Last Percy Sutton Story: When David Dinkins was mayor, and had his first Town Hall meeting, which was televised over Fox Five TV, I asked a question about furloughing teachers. After the program, two very elderly ladies in their 80’s or 90’s came up after the event had ended. I was talking to Percy. Always the gentleman, he greeted them graciously, and introduced me to them. They looked at me in righteous indignation and said, “We don’t like her!” Percy said, “You don’t? Why not?” They responded, “She sassed the mayor.” Percy said: “She sassed the mayor? How did she sass the mayor?” They responded, “Questioned him about schools. That’s sassing!” He defended me and said: “She just asked the Mayor about where the kids would be. That’s not sassing. She’s a reporter.“ But those ladies were adamant. “No suh, Mistuh Sutton! That’s sassing. Sassing is bad.“ We watched as they slowly walked off, then he laughed and stated quietly: “It’s that residual slave issue that we still can’t get rid of.”

Mr. Sutton’s wisdom is legendary. And he had no problem sharing what he knew. I joked with him about needing to write an autobiography in volumes, instead of chapters. It could very easily end up being three of four volumes with a 200 page epilogue.
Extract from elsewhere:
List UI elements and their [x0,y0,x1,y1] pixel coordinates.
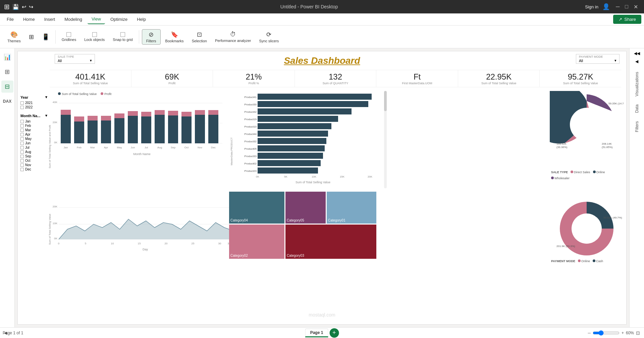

When I received the news that Percy Sutton had made his transition, I was in the process of working with a friend, Zach Husser, to do an updated one-on-one personality profile interview with him. This was just prior to Thanksgiving. Joe Barnes, owner of Mobay’s Restaurant, and Bobbi Humphrey, who are both close to the family, and informed me that Percy had recently been admitted to a nursing home. A month later he was gone.

Mr. Sutton was and is one of my personal heroes. He belongs in the realm of what I call Fine Black Men: Articulate, intelligent, talented, honest, creative, visionary, powerful, positive, generous, and fine. He was all that and so much more. Truly a man to be emulated and admired. I do hope that there will be a Sutton Archives curated with a collection of his speeches, writings, and what I called “the Sutton Touch”, so his wonderful example is not lost on our up coming generations.

God has blessed him and his family with the stuff that genius is made of. My Condolences and Congratulations to Pepe, Cheryl, Ms. Sutton, and the rest of the family for having had the blessing of such a wonderful man in your lives for such a long time. Your memories must be great. And after you get over initial feelings of sadness, just think back over the wonderful Percy Sutton stories and adventures you’ll have to treasure and share. My condolences and congratulations to the Village of Harlem, South Africa, Queens and the world for having been blessed with the "Sutton Touch."

Homegoing Services for The Chairman will be held Wednesday, January 6, 2010 at 11:00 AM at Riverside Church, where we honor most of our dignitaries. But the spirit and energy of Percy Ellis Sutton will continue to permeate Harlem and the African American Heritage for a lifetime.